* [Your objective]: Could you filter the records below and return each line that holds "como"?

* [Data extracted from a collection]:

*-*-*

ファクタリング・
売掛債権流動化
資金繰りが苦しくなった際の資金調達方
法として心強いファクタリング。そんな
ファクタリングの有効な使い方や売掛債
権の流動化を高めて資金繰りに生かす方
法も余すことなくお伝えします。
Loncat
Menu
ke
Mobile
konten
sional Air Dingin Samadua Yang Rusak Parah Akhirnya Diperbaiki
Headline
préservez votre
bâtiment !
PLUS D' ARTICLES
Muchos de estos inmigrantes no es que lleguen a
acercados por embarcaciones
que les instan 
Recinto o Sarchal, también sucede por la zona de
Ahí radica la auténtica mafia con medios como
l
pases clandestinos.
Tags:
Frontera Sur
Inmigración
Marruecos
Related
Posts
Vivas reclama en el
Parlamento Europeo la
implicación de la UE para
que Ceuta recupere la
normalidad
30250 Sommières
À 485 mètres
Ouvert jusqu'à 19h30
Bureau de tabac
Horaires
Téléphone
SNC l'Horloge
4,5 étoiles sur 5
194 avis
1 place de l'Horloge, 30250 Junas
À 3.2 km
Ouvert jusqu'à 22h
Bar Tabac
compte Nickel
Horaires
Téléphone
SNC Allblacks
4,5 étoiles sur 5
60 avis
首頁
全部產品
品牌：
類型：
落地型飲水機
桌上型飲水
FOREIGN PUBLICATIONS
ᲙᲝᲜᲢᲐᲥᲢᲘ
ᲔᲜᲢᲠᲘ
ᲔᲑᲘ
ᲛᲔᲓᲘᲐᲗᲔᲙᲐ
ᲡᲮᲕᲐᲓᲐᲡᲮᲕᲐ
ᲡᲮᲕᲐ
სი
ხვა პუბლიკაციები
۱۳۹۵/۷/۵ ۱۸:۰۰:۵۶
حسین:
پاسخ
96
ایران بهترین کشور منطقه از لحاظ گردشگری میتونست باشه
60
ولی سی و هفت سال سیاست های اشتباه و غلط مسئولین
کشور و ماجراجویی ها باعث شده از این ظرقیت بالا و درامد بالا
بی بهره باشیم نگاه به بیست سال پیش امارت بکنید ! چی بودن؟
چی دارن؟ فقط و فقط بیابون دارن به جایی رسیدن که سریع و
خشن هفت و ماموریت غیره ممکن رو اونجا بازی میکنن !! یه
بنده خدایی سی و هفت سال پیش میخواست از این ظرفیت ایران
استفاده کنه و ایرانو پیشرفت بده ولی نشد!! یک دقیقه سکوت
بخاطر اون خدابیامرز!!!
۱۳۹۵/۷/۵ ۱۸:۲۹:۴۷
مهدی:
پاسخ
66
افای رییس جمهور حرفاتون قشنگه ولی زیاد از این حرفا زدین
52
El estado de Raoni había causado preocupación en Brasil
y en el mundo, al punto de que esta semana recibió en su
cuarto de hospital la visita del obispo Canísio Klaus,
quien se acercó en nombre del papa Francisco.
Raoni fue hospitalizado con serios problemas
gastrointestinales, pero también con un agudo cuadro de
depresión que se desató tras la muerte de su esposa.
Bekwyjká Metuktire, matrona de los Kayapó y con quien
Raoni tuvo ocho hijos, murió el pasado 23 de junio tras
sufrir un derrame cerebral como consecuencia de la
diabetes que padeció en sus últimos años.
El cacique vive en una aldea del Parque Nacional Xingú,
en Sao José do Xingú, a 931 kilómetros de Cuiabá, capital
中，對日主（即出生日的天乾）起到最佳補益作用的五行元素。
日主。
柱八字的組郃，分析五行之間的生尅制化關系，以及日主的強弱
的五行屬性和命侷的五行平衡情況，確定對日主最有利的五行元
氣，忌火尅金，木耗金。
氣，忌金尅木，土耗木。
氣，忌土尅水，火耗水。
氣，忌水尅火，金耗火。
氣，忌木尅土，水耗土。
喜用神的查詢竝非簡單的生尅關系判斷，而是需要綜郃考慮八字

*-*-*

* [Your response]:
Ahí radica la auténtica mafia con medios como
sufrir un derrame cerebral como consecuencia de la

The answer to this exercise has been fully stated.